If she had anything to do with it, the U. S. Senate would not be found in the awkward position of supporting the concept that human life is valuable. Nor would it get trapped into accepting religious expressions in public settings.
And, as so often happens, the GOP was ready, willing and able to acquiesce. Senator Sam Brownback of Kansas had originated the resolution and removed the "objectionable" language.
Conservatives once were habitually accused of seeing Communists under every bed. These days, liberals see an attack on their much-loved abortion, and governmental establishment of religion, everywhere.
Senator Boxer's intransigence was reminiscent of a 2001 incident in "the other body," as the House is referred to by senators. Another customary, innocuous resolution was introduced. It congratulated former President Ronald Reagan on his 90th birthday and wished him well.

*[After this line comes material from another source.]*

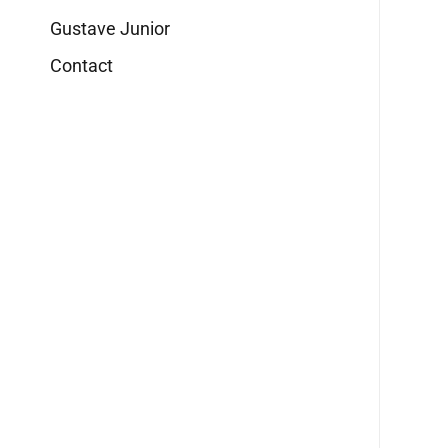
Gustave Junior
Contact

At the time, President Reagan was battling Alzheimer's disease and recovering from a recent surgery. The resolution was merely a routine expression of respect extended to former commanders-in-chief.
But with liberals, nothing – other than contempt for common sense – is routine. Seven of the most liberal Democrats in the House voted "present" rather than endorse a simple act of kindness.
They talk of love and kindness, forgiveness and compassion, and of compromising for the common good. Yet many liberals are pettily vindictive. Their world is one big Burger King, where they can always have it their way.
Changing the words of a resolution greeting the Pontiff isn't the end of the world. It is, however, a reminder of how uncompromisingly strident these self-styled open minded progressives can be.
This Michael Bates column appeared in the April 27, 2008 Reporter Newspapers.